(Stored data entries)

= = =

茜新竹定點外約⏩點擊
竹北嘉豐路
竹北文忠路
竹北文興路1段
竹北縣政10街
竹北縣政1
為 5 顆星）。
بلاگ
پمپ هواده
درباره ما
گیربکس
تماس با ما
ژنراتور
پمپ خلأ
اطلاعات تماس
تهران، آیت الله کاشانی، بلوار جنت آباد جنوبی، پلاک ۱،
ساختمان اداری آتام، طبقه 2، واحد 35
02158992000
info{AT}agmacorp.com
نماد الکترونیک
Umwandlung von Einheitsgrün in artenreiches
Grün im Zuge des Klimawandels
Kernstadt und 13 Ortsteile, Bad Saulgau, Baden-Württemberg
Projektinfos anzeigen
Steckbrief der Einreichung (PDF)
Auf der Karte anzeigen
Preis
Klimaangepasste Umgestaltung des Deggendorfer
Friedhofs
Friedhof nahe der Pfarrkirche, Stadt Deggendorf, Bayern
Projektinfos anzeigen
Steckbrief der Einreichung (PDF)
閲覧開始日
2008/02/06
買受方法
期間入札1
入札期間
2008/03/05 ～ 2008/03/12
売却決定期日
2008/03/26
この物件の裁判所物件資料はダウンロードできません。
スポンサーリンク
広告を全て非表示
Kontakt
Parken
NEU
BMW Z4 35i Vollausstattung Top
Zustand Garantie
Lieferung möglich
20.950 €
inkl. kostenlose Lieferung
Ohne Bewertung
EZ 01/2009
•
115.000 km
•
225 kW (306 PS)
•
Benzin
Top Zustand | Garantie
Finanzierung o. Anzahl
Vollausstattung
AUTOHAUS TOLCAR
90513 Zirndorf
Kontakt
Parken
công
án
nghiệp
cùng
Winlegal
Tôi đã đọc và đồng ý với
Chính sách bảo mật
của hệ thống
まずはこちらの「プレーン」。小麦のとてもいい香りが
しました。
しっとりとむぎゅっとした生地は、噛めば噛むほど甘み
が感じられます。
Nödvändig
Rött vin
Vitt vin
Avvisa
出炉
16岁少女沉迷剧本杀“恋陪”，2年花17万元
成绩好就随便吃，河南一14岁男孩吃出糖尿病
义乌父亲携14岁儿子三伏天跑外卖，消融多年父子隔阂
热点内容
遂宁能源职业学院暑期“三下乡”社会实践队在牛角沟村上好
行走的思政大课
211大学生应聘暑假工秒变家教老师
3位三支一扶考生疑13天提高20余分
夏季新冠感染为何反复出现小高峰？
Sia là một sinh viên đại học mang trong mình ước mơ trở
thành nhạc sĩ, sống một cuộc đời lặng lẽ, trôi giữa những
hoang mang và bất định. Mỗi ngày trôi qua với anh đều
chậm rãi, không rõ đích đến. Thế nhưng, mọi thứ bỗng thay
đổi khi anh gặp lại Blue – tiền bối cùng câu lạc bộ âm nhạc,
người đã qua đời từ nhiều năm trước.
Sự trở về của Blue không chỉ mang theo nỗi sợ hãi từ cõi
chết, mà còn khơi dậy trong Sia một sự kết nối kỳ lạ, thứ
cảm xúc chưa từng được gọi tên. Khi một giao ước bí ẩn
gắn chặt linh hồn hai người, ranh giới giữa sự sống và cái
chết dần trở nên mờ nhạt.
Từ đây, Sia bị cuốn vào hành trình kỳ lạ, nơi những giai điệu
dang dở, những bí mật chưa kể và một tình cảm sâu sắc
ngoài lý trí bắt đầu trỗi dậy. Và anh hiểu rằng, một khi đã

= = =

Search the entries for "người" and copy out each line that has it.

# Answer to the problem:
người đã qua đời từ nhiều năm trước.
gắn chặt linh hồn hai người, ranh giới giữa sự sống và cái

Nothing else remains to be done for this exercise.